» **WHAT TO WORK ON**
The records below should be copied in full, exactly as shown.

Saved entries
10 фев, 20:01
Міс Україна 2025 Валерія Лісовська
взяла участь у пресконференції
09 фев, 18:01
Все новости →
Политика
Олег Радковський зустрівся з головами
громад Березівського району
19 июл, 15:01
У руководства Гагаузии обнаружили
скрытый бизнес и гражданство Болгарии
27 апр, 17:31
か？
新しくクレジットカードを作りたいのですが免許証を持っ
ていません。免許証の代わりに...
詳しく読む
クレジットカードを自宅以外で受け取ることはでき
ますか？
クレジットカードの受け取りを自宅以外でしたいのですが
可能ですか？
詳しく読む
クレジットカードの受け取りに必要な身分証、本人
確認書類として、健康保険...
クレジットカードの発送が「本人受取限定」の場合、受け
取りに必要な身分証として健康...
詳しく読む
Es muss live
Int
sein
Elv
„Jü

» **SOLUTION TO THIS TASK**
10 фев, 20:01
Міс Україна 2025 Валерія Лісовська
взяла участь у пресконференції
09 фев, 18:01
Все новости →
Политика
Олег Радковський зустрівся з головами
громад Березівського району
19 июл, 15:01
У руководства Гагаузии обнаружили
скрытый бизнес и гражданство Болгарии
27 апр, 17:31
か？
新しくクレジットカードを作りたいのですが免許証を持っ
ていません。免許証の代わりに...
詳しく読む
クレジットカードを自宅以外で受け取ることはでき
ますか？
クレジットカードの受け取りを自宅以外でしたいのですが
可能ですか？
詳しく読む
クレジットカードの受け取りに必要な身分証、本人
確認書類として、健康保険...
クレジットカードの発送が「本人受取限定」の場合、受け
取りに必要な身分証として健康...
詳しく読む
Es muss live
Int
sein
Elv
„Jü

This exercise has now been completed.